第340章 大结局上(2 / 2)

供桌底下好像压着东西。

一角暗红,还裹着红纸?

纸角微卷,隐约可见朱砂描边,像是封了口的信笺……

王妃就站在后头,目光如炬、一瞬不眨地盯着呢,她哪敢多看半眼。

更不敢流露丝毫异样,只得装作什么也没发现、什么也没听见,恭恭敬敬。

双手捧香,小心翼翼地将那支檀香点燃,火苗轻跳两下,青烟袅袅升起。

她屏住呼吸,指尖微稳,将香端端正正。

不偏不倚地插进黄铜香炉里,香灰簌簌落下,一星红点在幽暗佛堂中静静燃烧。

“从明天起,早晚请安就改在这小佛堂里了。”

王妃端坐于蒲团之上,脊背挺直如松,声音不高不低。

语调平缓,却字字清晰、句句沉稳,“你才进门,脾气太冲、说话太直,做事又少些分寸。”

她顿了顿,抬眸扫了稚鱼一眼,目光里没有愠怒,却有种不容置疑的威压,“先在这儿静几天心,抄几页经、参几柱香,等把火气压下去、性子磨圆润了,管家的事才能交到你手上。”

嘿,这规矩,这就立上了。

不是商量,不是提议,而是板上钉钉、落地生根的家法。

稚鱼心里翻了个大大的白眼,腹诽如潮水般涌过,脸上却笑意愈深、眉眼愈软,唇角弯成恰到好处的弧度,声音温软如春水:“是,媳妇记牢了,一字一句,不敢忘。”

话音还没落,帘子外忽有细碎脚步声由远及近,良嬷嬷掀开月白软帘,悄无声息地踏进门槛,垂首敛目,压着嗓子禀报:“王妃,老祖宗派人来请,让稚鱼侧妃过去磕个头、问个安,说是有话要当面交代。”

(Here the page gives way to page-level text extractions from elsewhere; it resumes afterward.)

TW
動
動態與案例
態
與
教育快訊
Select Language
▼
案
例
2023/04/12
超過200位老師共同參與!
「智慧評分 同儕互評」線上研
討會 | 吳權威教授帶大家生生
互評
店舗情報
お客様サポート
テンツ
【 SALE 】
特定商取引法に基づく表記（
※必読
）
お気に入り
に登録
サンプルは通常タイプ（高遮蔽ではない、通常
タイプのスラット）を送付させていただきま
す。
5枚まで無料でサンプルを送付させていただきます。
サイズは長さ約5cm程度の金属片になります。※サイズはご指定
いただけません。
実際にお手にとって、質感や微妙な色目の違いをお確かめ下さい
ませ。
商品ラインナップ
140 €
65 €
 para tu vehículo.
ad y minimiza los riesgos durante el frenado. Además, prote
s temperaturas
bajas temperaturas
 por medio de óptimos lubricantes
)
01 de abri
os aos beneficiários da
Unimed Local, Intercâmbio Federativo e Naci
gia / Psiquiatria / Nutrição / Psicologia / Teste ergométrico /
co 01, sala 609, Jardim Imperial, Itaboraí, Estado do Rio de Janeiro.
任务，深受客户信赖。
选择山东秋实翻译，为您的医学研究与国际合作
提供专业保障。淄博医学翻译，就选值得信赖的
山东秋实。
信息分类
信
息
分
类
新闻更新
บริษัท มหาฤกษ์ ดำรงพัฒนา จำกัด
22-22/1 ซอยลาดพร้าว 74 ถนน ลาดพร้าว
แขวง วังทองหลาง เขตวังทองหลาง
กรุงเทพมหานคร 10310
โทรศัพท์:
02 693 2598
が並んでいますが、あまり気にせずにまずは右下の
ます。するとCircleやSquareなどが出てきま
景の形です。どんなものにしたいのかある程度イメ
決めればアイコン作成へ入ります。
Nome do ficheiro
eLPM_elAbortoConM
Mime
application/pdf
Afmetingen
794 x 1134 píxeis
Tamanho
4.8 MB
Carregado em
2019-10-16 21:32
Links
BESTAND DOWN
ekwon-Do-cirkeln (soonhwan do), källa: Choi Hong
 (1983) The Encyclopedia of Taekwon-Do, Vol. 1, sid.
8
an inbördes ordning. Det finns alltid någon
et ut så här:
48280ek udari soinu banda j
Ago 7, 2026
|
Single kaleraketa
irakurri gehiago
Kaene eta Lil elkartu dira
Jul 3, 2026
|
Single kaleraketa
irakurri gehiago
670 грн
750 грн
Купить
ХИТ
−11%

王妃闻言,只轻轻点了点头,眉峰未动、唇角未扬,意思再明白不过。

准了,不必多言。

“去吧。”

说完,她眼皮都没抬一下,仿佛稚鱼只是拂过檐角的一缕微风。

左手缓缓展开一卷新裁的素绢经纸,右手执狼毫小楷,蘸饱浓墨,悬腕提笔,笔尖微顿,便已落下一字。

端凝、沉静、毫不拖泥带水。

这一通佛堂折腾下来,稚鱼走出兰芷居时,天边晨光已彻底驱散薄雾,金辉遍洒青瓦飞檐,廊下铜铃轻响,枝头雀鸣清越,日头高悬,已近辰时初刻了。

紫苏在后头小步紧跟着,悄悄凑近半寸,压低声音嘀咕:“娘娘,要不要我去给您捎几块点心?垫垫肚子,省得饿着。”

稚鱼肚子里可揣着个小家伙呢,胎息尚浅,正是最经不得饿的时候,一饿就泛酸、发虚,连带着心口都闷闷发紧。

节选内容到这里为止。